Usut punya cerita, sebab mutungnya Alehandro adalah sebagai berikut:
,,,jadi waktu itu, puteranya Pak Dhe yang masih SD, Nichola namanya, mau ada acara Maulid Nabi di sekolahnya. Sebagaimana yang sudah-sudah biasanya acara tersebut diisi dengan pengajian, kemudian diakhir acara setelah doa dari kyai, para siswa makan bersama-sama bekal yg dibawa sendiri-sendiri dari rumah. Jadi para siswa diwajibkan mbontot. Nah, masalahnya Nichola mau lauk yang enak dan cenderung mewah untuk bekalnya nanti. Malu ma teman-teman katanya (biasanya para murid saling berbagi lauk satu sama lain, dan bagi kami yang orang biasa dan hanya bisa makan tahu tempe sehari-hari, daging merupakan lauk yang tergolong mewah). Maka dari itu, sebagai seorang ayah yang sayang istri dan juga sayang anak, tak mau ia mengecewakan buah hatinya. Alhasil, disembelihlah Zenovia, dikuliti dan dimutilasi, kemudian Budhe membumbuinya dan jadilah opor. Waktu itu aku juga turut menikmatinya. Hmmmm YUMMY...

Namun, tak dinyana, eksekusi Pak Dhe tersebut berbuah petaka. Alehandro terluka hatinya, tak mau lagi ia bertarung, nafsu makannya turun, kokoknya tak seperti dulu. Sebenarnya Pak Dhe sudah berusaha memberikan pasangan baru untuk Alehandro, kita sebut saja Bunga. Tapi Alehandro tetap tak bergeming. Pak Dhe heran dengan perubahan piaraannya, masalah Alehandro turut membuatnya galau, tak habis pikir ia memikirkan Alehandro, sampai-sampai dalam tidur malamnya ia pun bermimpi bercakap-cakap dengan Alehandro.

Jadi percakapan antara Pak Dhe dan Alehandro kurang lebih begini:
Pak Dhe: “Le, kamu ini kenapa tho, kok jadi loyo kayak gini?”
Alehandro: “ampun Ndoro, hamba sudah tidak ada hasrat lagi untuk bertarung, semenjak kepergian Zenovia, separuh jiwaku pergi, Ndoro”
Pak Dhe: “Lah da lah, Le, piye tho, kan sudah kuganti yang baru, Bunga?, wis jan, bahkan menyentuhnya saja kau tidak mau”
Alehandro: “sebelumnya maturnuwun Ndoro, tapi maaf, hati ini cuma satu, sudah untuk mencintainya, Zenovia”
Pak Dhe: “Wis, mbuh terserah,, jadi kau benar-benar sudah tak mau bertarung lagi?”
Alehandro: “sudah kuputuskan Ndoro, hamba pensiun, gantung jalu, hamba ingin hidup damai ndoro”

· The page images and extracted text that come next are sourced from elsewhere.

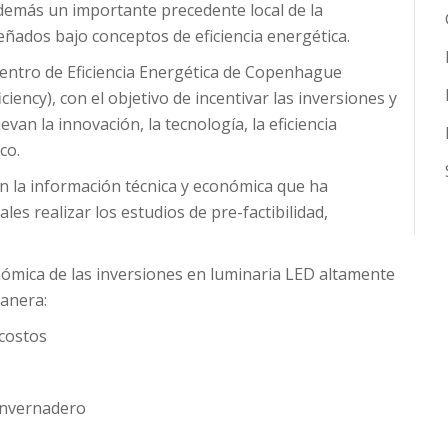
emás un importante precedente local de la
eñados bajo conceptos de eficiencia energética.
 Centro de Eficiencia Energética de Copenhague
iency), con el objetivo de incentivar las inversiones y
 la innovación, la tecnología, la eficiencia
co.
on la información técnica y económica que ha
les realizar los estudios de pre-factibilidad,
nómica de las inversiones en luminaria LED altamente
manera:
 costos
 invernadero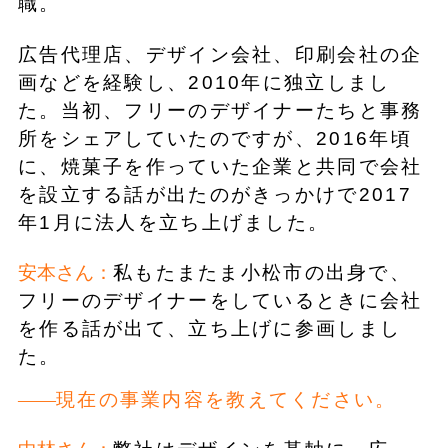
職。
広告代理店、デザイン会社、印刷会社の企
画などを経験し、2010年に独立しまし
た。当初、フリーのデザイナーたちと事務
所をシェアしていたのですが、2016年頃
に、焼菓子を作っていた企業と共同で会社
を設立する話が出たのがきっかけで2017
年1月に法人を立ち上げました。
安本さん：
私もたまたま小松市の出身で、
フリーのデザイナーをしているときに会社
を作る話が出て、立ち上げに参画しまし
た。
現在の事業内容を教えてください。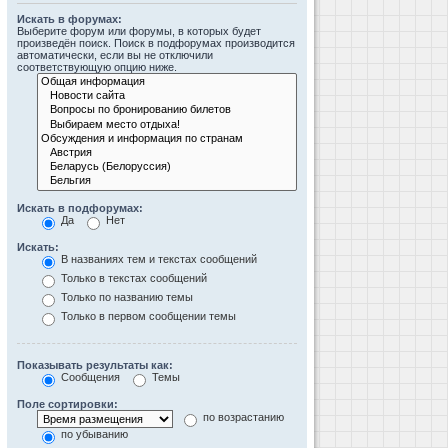
Искать в форумах:
Выберите форум или форумы, в которых будет
произведён поиск. Поиск в подфорумах производится
автоматически, если вы не отключили
соответствующую опцию ниже.
Искать в подфорумах:
Да
Нет
Искать:
В названиях тем и текстах сообщений
Только в текстах сообщений
Только по названию темы
Только в первом сообщении темы
Показывать результаты как:
Сообщения
Темы
Поле сортировки:
по возрастанию
по убыванию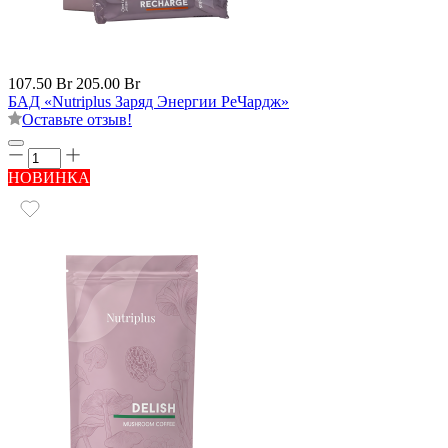
107.50 Br
205.00 Br
БАД «Nutriplus Заряд Энергии РеЧардж»
Оставьте отзыв!
НОВИНКА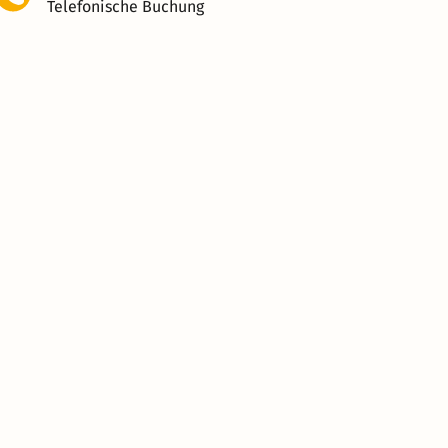
Telefonische Buchung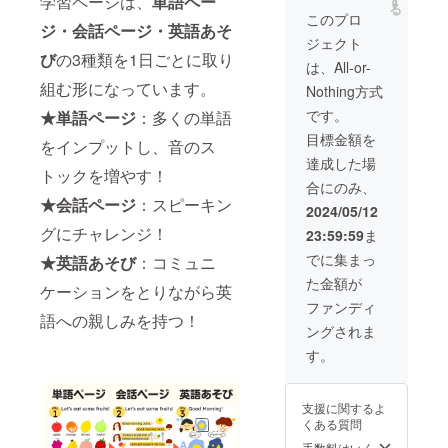
学習ページは、
単語ペー
す
る
ティン
載 ※お
2025年
このプロ
ジ・会話ページ・英語あそ
グを使
名前の
5月5日
ジェクト
用して
掲載は
（月・
び
の3種類を1日ごとに取り
個別に
任意で
祝）
は、All-or-
面談を
す。 ※
13:00〜
組む形になっています。
Nothing方式
実施し
備考欄
14:00（
ます。
に、①
予定）
です。
★単語ページ
：多くの単語
・ワー
掲載を
・場
目標金額を
ク
希望す
所：オ
をインプットし、音のス
ショッ
るか②
ンライ
達成した場
プは1時
掲載す
トックを増やす！
ン,
合にのみ、
間以内
るお名
Zoom
★会話ページ
：スピーキン
を予
前 をご
ミー
2024/05/12
定、オ
記入く
ティン
グにチャレンジ！
23:59:59
ま
フライ
ださ
グを使
ン会場
い。 ●
用 ・支
でに集まっ
★英語あそび
：コミュニ
の場合
オンラ
援者様
た金額が
は別途
イン報
との連
ケーションをとりながら英
交通費
告会・
絡方
ファンディ
をいた
説明会
語への親しみを持つ！
法：詳
ングされま
だきま
・日
細は
す。 ・
時：
メール
す。
支援者
2025年
にて連
様との
5月5日
絡いた
連絡方
（月・
します
支援に関するよ
法：詳
祝）
●サン
くある質問
細は
13:00〜
キュー
メール
14:00（
カー
手数料はいく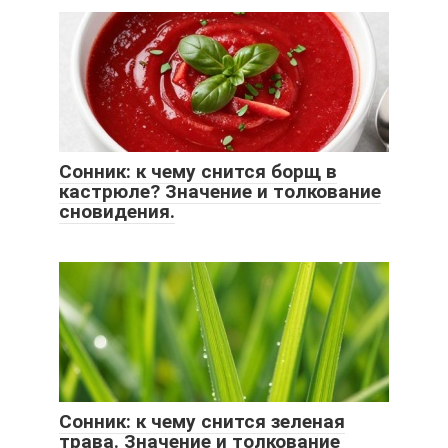
Сонник: к чему снится борщ в
кастрюле? Значение и толкование
сновидения.
Сонник: к чему снится зеленая
трава. Значение и толкование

Dan rupanya mimpi itu telah menyadarkan Pak Dhe, beliau merasa Tuhan telah menegurnya. Manusia tidak boleh semena-mena melukai sesama mahluk hanya untuk kesenangan sesaat. Pak Dhe kini sudah tak pernah menyabung ayam lagi, sebagaimana kicau burung dan kokok ayam yang merupakan lantunan puji-puji kepada Ilahi hidupnya kini dihiasi dengan dzikir dan doa.